Using Qt Lottie is as straightforward as any other QtQuick element. Add the element to your QML file, specify what it's properties are, and define it's behavior, using JavaScript where necessary. The second video has a little 'mouse twinkle' effect, which is also created using a Lottie file:


MouseArea {
anchors.fill: parent
onClicked: {
sparkle.anchors.horizontalCenterOffset = (window.width/2 - mouseX) * -1
sparkle.anchors.verticalCenterOffset = (window.height/2 - mouseY) * -1
sparkle.opacity = 1.0
sparkle.gotoAndPlay(0)
}

LottieAnimation {
id: sparkle
anchors.centerIn: parent
scale: 0.15
source: ":/4436-celebrating-stars.json"
autoPlay: false
frameRate: 20
onFinished: fade.start()
PropertyAnimation {
id: fade
target: sparkle
property: "opacity"
to: 0.0
duration: 2000
easing.type: Easing.InOutQuad
}
}
}

Our sample above moves the animation to the position of the mouse click, starts the Lottie animation running from the beginning, and then fades it out when the animation emits the 'finished' signal. Another quick sample here:
heart


// LottieHeart.qml
import QtQuick 2.0
import Qt.labs.lottieqt 1.0

Item {
id: root
property bool selected: false
Image {
id: backgroundImage
anchors.fill: parent
source: "heart-outline.png"
}
LottieAnimation {
id: animation
anchors.centerIn: parent
source: ":/3990-favheart.json"
scale: 0.4
autoPlay: false
}
MouseArea {
anchors.fill: parent
onClicked: {
if (root.selected) {
animation.gotoAndStop(0)
} else {
animation.gotoAndPlay(0)
}
root.selected = !root.selected
}
}
}

A simple little click on/off favorites button.

You'll notice in the sample code that both of my Lottie animations are scaled. This isn't something you will normally need to do if you are creating your JSON Lottie files from scratch, but in this case I am using Lottie files downloaded from a public repository, and I scaled them to fit.

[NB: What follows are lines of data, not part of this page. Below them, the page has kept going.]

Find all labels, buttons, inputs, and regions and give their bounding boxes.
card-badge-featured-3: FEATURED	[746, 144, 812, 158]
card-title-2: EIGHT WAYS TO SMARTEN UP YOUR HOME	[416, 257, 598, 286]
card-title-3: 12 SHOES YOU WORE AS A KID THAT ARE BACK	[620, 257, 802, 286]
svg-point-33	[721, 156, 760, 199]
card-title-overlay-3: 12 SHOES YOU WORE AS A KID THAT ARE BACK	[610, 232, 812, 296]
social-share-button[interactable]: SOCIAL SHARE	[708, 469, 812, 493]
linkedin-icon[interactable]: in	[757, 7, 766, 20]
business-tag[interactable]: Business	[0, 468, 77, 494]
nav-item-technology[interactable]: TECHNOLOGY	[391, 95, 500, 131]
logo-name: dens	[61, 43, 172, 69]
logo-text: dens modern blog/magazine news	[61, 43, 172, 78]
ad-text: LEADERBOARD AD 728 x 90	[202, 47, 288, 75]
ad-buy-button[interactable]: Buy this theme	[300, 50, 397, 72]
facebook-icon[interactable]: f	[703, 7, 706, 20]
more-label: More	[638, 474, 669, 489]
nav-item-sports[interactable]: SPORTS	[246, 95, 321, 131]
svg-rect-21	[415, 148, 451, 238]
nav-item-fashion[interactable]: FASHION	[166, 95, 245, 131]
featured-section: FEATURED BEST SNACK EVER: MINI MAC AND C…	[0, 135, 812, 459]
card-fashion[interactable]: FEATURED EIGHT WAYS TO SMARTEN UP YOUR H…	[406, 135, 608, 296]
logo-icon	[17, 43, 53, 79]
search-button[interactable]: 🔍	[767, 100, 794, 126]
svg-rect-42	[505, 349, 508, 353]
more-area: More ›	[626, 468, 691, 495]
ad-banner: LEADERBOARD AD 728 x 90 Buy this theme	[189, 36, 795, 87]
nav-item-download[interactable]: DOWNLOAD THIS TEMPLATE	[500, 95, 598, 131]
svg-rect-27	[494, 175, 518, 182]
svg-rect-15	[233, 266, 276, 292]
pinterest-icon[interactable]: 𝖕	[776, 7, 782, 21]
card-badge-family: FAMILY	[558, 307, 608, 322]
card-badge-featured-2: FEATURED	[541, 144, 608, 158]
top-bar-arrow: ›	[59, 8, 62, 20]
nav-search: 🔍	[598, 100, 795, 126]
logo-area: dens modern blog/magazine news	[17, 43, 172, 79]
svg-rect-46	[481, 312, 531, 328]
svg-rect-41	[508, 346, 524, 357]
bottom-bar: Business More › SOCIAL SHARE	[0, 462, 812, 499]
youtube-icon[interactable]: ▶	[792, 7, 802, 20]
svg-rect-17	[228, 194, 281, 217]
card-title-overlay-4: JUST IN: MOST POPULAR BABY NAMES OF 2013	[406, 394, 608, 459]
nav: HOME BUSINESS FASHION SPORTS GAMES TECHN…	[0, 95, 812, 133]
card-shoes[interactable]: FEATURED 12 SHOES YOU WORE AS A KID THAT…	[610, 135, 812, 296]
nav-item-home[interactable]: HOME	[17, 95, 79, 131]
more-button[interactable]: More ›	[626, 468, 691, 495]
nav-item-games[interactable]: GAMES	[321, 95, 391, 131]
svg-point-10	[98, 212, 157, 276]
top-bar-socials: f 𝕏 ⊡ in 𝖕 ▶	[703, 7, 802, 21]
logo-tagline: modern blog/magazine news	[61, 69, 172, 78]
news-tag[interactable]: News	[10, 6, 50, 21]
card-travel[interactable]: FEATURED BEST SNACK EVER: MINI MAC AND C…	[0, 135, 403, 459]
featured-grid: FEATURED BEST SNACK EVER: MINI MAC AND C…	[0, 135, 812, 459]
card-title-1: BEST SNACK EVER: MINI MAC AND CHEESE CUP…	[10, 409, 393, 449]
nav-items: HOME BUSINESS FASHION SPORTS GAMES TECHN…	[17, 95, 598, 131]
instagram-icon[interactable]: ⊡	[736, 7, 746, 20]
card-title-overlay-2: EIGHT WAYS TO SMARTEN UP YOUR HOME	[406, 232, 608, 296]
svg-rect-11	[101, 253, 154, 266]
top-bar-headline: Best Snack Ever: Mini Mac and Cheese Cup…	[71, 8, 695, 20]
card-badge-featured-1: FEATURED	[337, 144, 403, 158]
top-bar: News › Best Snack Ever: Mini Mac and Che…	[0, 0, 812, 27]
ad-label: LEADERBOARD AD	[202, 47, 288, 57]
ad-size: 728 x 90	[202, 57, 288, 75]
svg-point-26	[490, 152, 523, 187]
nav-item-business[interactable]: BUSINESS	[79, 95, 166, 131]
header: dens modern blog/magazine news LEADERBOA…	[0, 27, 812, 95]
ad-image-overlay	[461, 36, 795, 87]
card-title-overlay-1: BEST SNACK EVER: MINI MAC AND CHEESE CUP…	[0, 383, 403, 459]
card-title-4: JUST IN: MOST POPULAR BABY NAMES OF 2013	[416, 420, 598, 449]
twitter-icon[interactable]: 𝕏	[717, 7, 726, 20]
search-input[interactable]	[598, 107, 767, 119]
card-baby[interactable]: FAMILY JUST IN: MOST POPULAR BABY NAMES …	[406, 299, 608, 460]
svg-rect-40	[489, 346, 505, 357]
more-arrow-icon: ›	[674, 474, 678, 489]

If you are ready to take a look, you can get hold of Lottie already using the Qt online installer - it's available with the 5.13 alpha release. You can also grab the code from the Qt repository on github. If you don't have a copy of After Effects, there are several thousand ready made Lottie animations available from lottiefiles.com. Be aware that Qt Lottie supports a subset of all the BodyMovin features, and not all of the files will play, but don't despair, many will. You can get the source for the little test app in the first video from here, and the Qt Lottie source code contains a test app with some very simple reference Lottie files that can be used for calibration.

The Qt Lottie documentation is here.